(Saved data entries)
----------------

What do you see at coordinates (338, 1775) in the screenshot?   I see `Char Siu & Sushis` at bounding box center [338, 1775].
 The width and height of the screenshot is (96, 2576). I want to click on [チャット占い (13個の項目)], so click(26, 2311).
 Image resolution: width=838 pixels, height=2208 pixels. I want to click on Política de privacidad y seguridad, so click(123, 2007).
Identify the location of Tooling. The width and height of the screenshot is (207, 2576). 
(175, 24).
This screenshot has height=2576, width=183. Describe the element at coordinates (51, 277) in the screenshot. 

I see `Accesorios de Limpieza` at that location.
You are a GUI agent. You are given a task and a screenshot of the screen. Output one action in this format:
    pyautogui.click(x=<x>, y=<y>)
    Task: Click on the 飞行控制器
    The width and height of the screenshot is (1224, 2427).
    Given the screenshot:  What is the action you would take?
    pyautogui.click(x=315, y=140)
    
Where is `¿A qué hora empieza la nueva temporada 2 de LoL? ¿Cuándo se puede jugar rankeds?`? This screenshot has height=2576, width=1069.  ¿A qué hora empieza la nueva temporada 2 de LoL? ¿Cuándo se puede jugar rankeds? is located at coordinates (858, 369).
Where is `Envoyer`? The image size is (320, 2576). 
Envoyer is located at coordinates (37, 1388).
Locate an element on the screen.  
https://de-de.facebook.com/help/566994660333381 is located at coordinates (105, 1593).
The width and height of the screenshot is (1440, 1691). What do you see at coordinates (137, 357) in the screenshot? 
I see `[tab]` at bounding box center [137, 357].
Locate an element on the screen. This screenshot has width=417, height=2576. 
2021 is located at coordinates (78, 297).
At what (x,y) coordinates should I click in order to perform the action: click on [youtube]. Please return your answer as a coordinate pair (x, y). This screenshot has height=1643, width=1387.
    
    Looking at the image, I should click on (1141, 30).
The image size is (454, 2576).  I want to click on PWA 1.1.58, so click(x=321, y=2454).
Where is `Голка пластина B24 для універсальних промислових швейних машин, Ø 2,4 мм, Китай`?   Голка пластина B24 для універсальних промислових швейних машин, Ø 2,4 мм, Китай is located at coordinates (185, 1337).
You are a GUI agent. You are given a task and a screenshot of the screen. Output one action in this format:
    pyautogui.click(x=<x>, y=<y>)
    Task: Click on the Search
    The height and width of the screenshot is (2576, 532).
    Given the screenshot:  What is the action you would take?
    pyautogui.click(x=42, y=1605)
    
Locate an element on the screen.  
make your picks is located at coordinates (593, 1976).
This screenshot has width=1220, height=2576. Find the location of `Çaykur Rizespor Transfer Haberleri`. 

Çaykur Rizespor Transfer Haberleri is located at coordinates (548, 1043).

----------------

### [YOUR GOAL]
Up to and including the line that contains "The width and height of the screenshot is (1224, 2427).", output the records above exactly, beginning with their first line.

### [SOLUTION TO THIS TASK]
What do you see at coordinates (338, 1775) in the screenshot?   I see `Char Siu & Sushis` at bounding box center [338, 1775].
 The width and height of the screenshot is (96, 2576). I want to click on [チャット占い (13個の項目)], so click(26, 2311).
 Image resolution: width=838 pixels, height=2208 pixels. I want to click on Política de privacidad y seguridad, so click(123, 2007).
Identify the location of Tooling. The width and height of the screenshot is (207, 2576). 
(175, 24).
This screenshot has height=2576, width=183. Describe the element at coordinates (51, 277) in the screenshot. 

I see `Accesorios de Limpieza` at that location.
You are a GUI agent. You are given a task and a screenshot of the screen. Output one action in this format:
    pyautogui.click(x=<x>, y=<y>)
    Task: Click on the 飞行控制器
    The width and height of the screenshot is (1224, 2427).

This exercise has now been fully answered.